Blood of the Werewolf Review

by on November 8, 2013

Did you know, that there is no female equivalent of “werewolf”? We have mermen and mermaids, vampires and vampiresses, warlocks and witches but no feminine werewolf noun. I have thought about this for far too long and I propose they should be called “werebitches”, because it sounds totally badass. Right. Glad that’s sorted.

Blood of the Werewolf is a 2D action platformer from indie developer Scientifically Proven, part Castlevania and part Super Meat Boy, smothered by an overly dramatic narrative that attempts to pay homage to the classic monster movies of the 30s and 40s. It sounds good on paper, but fails to achieve any one aspect particularly well. It just about manages to pass with solid gameplay and decent level design, but neither are anything to shout about.

You play as Selena, a Werebitch, on the hunt for her kidnapped baby after an attack left her severely wounded and her husband dead. But if movies, TV and games have taught us anything, it’s that you don’t mess with a mama’s baby (or a baby mama for that matter) so armed with her crossbow and the ability to go full beast mode, she takes on the other classic ghouls including Dracula, the Mummy and Hyde (of “Jekyll and” fame). I’m not sure why the other monsters are such a pain, though; you’d think being feared and hated by all of humankind would bring them together to form a sort of Munsters-type commune, but apparently not. They hate you and they hate your baby. After a few of them feel the sharp, bloody claws of female empowerment, you find out Dr. Frankenstein is the main culprit and plans to make an army of werewolves from your child’s blood. You are understandably upset by this.


It’s not the worst excuse for a plot ever seen, but it does take itself very seriously. The writing is over the top most of time and doesn’t allow the solid voice acting to do itself justice. If it opted for a lighter tone, maybe one a little more playful, it might be much more charming. Sadly, it demands to be taken seriously, even with such antiquated and tired subject matter.

The influence of classic horror movies is obviously apparent, but poorly incorporated. The grainy, vintage title cards announcing boss fights and new locations are about the only thing that capture the vibe it was aiming for. The atmosphere they were trying to create is slightly at odds with the choice of art style, as Scientifically Proven attempt to merge the monochrome menace of Universal Pictures’ pioneering monster flicks with crisp, colourful cartoons. It just doesn’t work. However, if they had opted for a less serious approach then it could well have suited.

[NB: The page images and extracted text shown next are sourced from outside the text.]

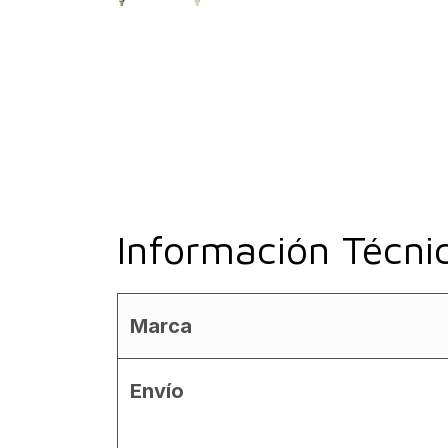
Información Técni
Marca
Envío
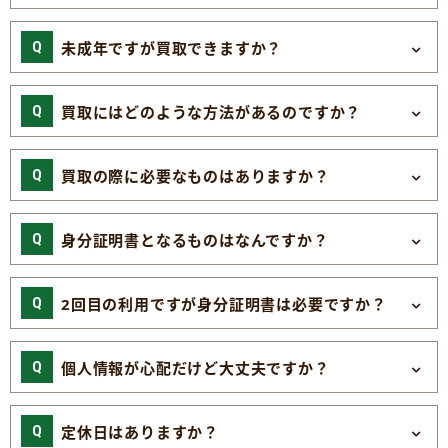
未成年ですが買取できますか？
買取にはどのような方法があるのですか？
買取の際に必要なものはありますか？
身分証明書となるものはなんですか？
2回目の利用ですが身分証明書は必要ですか？
個人情報が心配だけど大丈夫ですか？
定休日はありますか？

The game plays like any Castlevania clone but with one minor difference: Werebitch powers. In human form, you’re armed with a crossbow; while channeling your inner wolf, you rely on melee attacks but have the added “double-jump” ability. Both have their merits and uses but you don’t get a say in when you transform. At various points in each of the 10 levels, you change from one form to another, but it would be far more enjoyable if you were allowed to choose for yourself. Upgrades are available for each form but, they are well-hidden.

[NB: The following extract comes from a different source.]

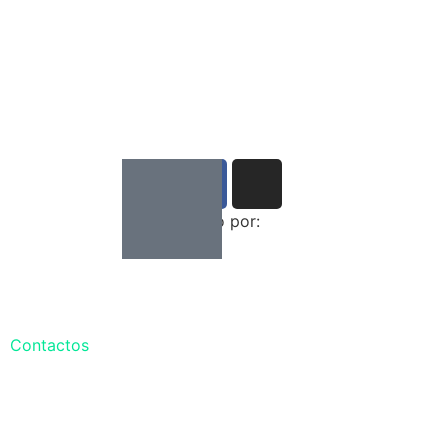
Desenvolvido por:
Contactos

The levels themselves are well-designed, and variation keeps things fresh – there are some clever platform moments that really stand out. Of course, there are also a share of rage-inducing, controller-tossing, hyper-difficult moments that will make you swear like a dock-worker with tourettes. The Super Meat Boy comparison is justified, but where that game made you feel like it was your fault, Blood of the Werewolf feels less fair at times, with certain jumps or sequences that are too unforgiving.

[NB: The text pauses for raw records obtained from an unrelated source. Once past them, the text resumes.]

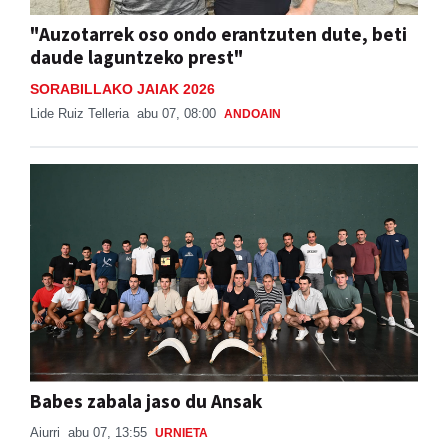
"Auzotarrek oso ondo erantzuten dute, beti
daude laguntzeko prest"
SORABILLAKO JAIAK 2026
Lide Ruiz Telleria
abu 07, 08:00
ANDOAIN
Babes zabala jaso du Ansak
Aiurri
abu 07, 13:55
URNIETA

VERDICT: Blood of the Werewolf is a short ride and, ultimately, a forgettable one. There’s little to bring you back around for another pass unless online leaderboards are your thing, and although it’s selling for a bargain on Steam it just doesn’t come highly recommended. There are some brief moments where it shines, but it’s mostly flat, uninspiring and lacking any real innovation. But the most important thing is that we finally answered the age old question of what to call female werewolves.


AVERAGE. The epitome of a 50/50 game, this title will be unspectacular but inoffensive, charmless but amiable. We aren’t condemning a game by scoring it a 5, but we certainly aren’t championing it, either.